- ABOUT THIS TASK: From the records below, output exactly the lines running from the line containing "open files limit (62, 2094)" through the line containing "Service & Hilfe", and no others.

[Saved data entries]
⟨

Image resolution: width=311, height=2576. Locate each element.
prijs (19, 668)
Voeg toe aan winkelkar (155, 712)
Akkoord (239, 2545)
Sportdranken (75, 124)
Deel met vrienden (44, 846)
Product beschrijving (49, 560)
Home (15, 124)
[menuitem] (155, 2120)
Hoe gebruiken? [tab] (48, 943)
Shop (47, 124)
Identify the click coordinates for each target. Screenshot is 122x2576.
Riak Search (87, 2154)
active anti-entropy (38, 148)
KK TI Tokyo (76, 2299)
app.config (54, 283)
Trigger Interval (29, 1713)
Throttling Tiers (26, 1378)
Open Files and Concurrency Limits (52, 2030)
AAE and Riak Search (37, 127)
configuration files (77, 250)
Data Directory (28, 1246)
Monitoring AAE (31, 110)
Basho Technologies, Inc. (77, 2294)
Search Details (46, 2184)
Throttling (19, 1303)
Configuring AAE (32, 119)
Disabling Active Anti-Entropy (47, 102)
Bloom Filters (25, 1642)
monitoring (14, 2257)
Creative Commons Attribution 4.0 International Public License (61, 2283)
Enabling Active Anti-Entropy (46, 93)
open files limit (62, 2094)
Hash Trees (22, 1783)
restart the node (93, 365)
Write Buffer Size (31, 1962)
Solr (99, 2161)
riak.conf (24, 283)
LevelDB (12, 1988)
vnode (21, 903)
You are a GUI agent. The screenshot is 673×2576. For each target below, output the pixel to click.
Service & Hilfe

⟩
⟨

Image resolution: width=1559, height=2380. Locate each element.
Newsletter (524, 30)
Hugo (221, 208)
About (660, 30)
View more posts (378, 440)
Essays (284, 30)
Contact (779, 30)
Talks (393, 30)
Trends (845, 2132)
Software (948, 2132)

⟩

- THE ANSWER:
open files limit (62, 2094)
Hash Trees (22, 1783)
restart the node (93, 365)
Write Buffer Size (31, 1962)
Solr (99, 2161)
riak.conf (24, 283)
LevelDB (12, 1988)
vnode (21, 903)
You are a GUI agent. The screenshot is 673×2576. For each target below, output the pixel to click.
Service & Hilfe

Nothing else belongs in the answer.